Imunizante do Butantan ganha aval para fabricação nacional em meio ao avanço de casos em MS
A vacina contra chikungunya desenvolvida pelo Instituto Butantan em parceria com a farmacêutica Valneva recebeu autorização da Agência Nacional de Vigilância Sanitária para ser produzida no Brasil. O aval, anunciado nesta segunda-feira (4), abre caminho para ampliar o acesso ao imunizante, principalmente em regiões com alta incidência da doença.
A chamada Butantan-Chik já havia sido aprovada anteriormente e se tornou a primeira vacina contra chikungunya validada no mundo. Com a produção nacional, a expectativa é reduzir custos e facilitar a distribuição pelo SUS, tornando a estratégia de imunização mais viável em larga escala.
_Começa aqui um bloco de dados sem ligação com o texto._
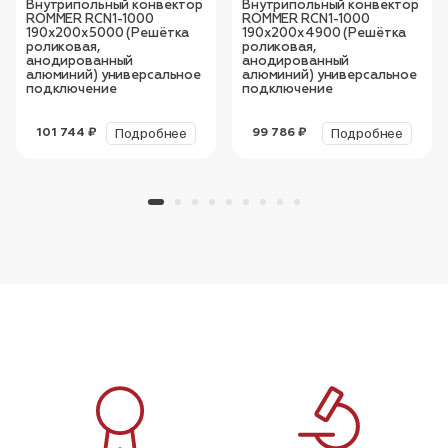
Внутрипольный конвектор
Внутрипольный конвектор
ROMMER RCN1-1000
ROMMER RCN1-1000
190х200х5000 (Решётка
190х200х4900 (Решётка
роликовая,
роликовая,
анодированный
анодированный
алюминий) универсальное
алюминий) универсальное
подключение
подключение
Подробнее
Подробнее
101 744 ₽
99 786 ₽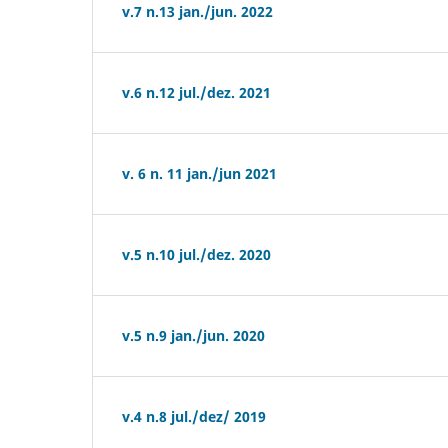
v.7 n.13 jan./jun. 2022
v.6 n.12 jul./dez. 2021
v. 6 n. 11 jan./jun 2021
v.5 n.10 jul./dez. 2020
v.5 n.9 jan./jun. 2020
v.4 n.8 jul./dez/ 2019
De acordo com o diretor do instituto, Esper Kallás, fabricar o imunizante no país permite ampliar o acesso sem comprometer a qualidade. Ainda assim, especialistas apontam que o desafio agora será garantir escala de produção e eficiência logística para que a vacina chegue rapidamente à população.
Os resultados científicos reforçam a eficácia do imunizante. Estudo publicado na revista The Lancet indicou que 98,9% dos participantes desenvolveram anticorpos neutralizantes, com proteção mantida por pelo menos seis meses após a aplicação de dose única.
Nos testes clínicos, que envolveram mais de 4 mil voluntários, a vacina apresentou bom perfil de segurança. Os efeitos adversos mais comuns foram leves, como dor de cabeça, febre, fadiga e dores no corpo.
Apesar dos avanços, há restrições: o imunizante é indicado para pessoas entre 18 e 56 anos e não deve ser aplicado em gestantes, imunossuprimidos ou imunodeficientes, por utilizar vírus atenuado.
Antes da autorização para produção no país, o Ministério da Saúde já havia iniciado uma estratégia piloto em municípios com maior incidência da doença. Cerca de 23 mil brasileiros receberam a dose.
O avanço da vacina ocorre em meio ao aumento expressivo de casos no Estado. Dados da Secretaria de Estado de Saúde de Mato Grosso do Sul apontam que Mato Grosso do Sul já soma 5.214 casos confirmados de chikungunya em 2026, além de 8.894 casos prováveis, conforme boletim da 16ª semana epidemiológica.
O levantamento também confirma 14 mortes registradas em Dourados, Bonito, Jardim e Fátima do Sul, além de dois óbitos ainda sob investigação. Segundo a secretaria, a maioria das vítimas apresentava comorbidades, o que agrava o quadro clínico.
Outro dado que acende o alerta é o número de gestantes infectadas: 52 casos confirmados no Estado. Esse grupo exige acompanhamento rigoroso devido aos riscos para mãe e bebê.
Transmitida pelo mosquito Aedes aegypti, a chikungunya provoca febre alta, dores intensas nas articulações, manchas na pele e cansaço extremo. Em alguns pacientes, as dores podem persistir por meses, comprometendo a qualidade de vida.
O mesmo boletim indica um cenário mais controlado para dengue em Mato Grosso do Sul. São 4.779 casos prováveis e 655 confirmações até o momento, sem registro de mortes em 2026.
Nos últimos 14 dias, municípios como Nioaque, Pedro Gomes, Corumbá, Amambai, Bonito e Três Lagoas apresentaram baixa incidência da doença.
Na vacinação, o Estado já aplicou 223.322 doses contra dengue, de um total de 241.030 enviadas pelo Ministério da Saúde. O esquema prevê duas doses, com intervalo de três meses, destinadas a crianças e adolescentes de 10 a 14 anos.